When the weight of what I’m carrying has pressed me down, I don’t want someone to tell me to suffer with dignity. Or that I need to just trust in God and know that I will get what I want. Or worse to tell me just to hand it over to God, as if it really that simple. I want to cry to Jesus. Let my tears fall and know that they are holy in the eyes of God. I want my questions to be blessed not because I kept them inside and told everyone else that I was trusting God with a fake smile on my face. No, I want them to be blessed because I had the courage to ask. I want someone to reach out and touch me in my pain to remind me that I am still connected to the body of Christ when I feel so far away. I want someone to sit Shiva with me – the Jewish custom of mourning that involves other coming to me, not to comfort me, but to just be with me in the pain of the moment. I don’t need someone to tell me what comes after I through the light at the end of the tunnel of suffering – I want someone to walk with me towards that light, as painful as that might be. And I want someone to be honest enough to take off their armor and show me the scars, telling me about how God brought them through too. For scars are a sign that healing has taken place, but what once was can never be forgotten. Scars, especially the ones that others cannot see, are a reminder that suffering is part of all of our stories. The question is if we will let those parts of our stories become part of our ministries.
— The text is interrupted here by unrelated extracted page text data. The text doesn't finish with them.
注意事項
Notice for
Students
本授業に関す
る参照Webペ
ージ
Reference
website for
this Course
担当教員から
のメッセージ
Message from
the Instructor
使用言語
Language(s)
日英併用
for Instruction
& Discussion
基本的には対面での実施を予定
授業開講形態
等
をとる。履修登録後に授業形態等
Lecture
The story of the crippled woman gives us so much to think about, so many different roles to assume in our lives. So what role are you in today? Are you the woman before Jesus called out to her – suffering for a period of time so long that you can’t remember quite how your pain started. Maybe you’re wondering if God even cares about you anymore. May you be blessed in those questions, and blessed in your desire to have the weight of suffering be lifted from you. Or maybe you identify with the woman after she is healed – praising God and wanting to live out of your healing. May you be blessed because you suffered. You now have a story to share and the compassion to walk with those who suffer through the hard times. Or maybe you are like Jesus, acting out of love and just reaching out and touching the person others seem to avoid or label. May your hands be blessed because there is healing in touch and being present with those suffering. Or maybe you are the unwritten characters – the neighbors around the woman who treated her unkindly. Or the religious leaders who criticized Jesus for not following the rules of healing. You quiver in the fear of secret shame and your own questions that have not been able to find voice, ‘how am I like those who suffer?’ ‘Why can’t we heal her?’ ‘What did we do to contribute to her suffering?’ May you be blessed with confidence to let your questions be freed so you can get past the ideals of healing to the gut-wrenching reality of it all.
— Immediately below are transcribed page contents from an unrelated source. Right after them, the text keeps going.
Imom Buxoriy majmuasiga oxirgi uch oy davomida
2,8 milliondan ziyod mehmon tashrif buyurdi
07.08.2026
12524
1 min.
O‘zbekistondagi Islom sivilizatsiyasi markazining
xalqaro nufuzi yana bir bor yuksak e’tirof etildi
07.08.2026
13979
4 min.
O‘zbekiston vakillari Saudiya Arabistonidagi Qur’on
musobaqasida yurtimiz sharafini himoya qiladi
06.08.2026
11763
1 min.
So may we hold our suffering gently. May we be willing to ask hard questions and considered our tears as we cry out to Jesus to be blessed. May we be willing to share the stories behind our scars with others. May we reach out in love and touch the pain of another, just being present and sharing the weight of their suffering instead of admonishing them to “Just have faith”. And maybe most importantly may we give voice to our burdens, past and present, in order to be a bit free-er from what we are struggling with internally. For in the words of C. S. Lewis, “I have learned not that while those who speak about one’s miseries usually hurt, those who keep silence hurt more.” Amen.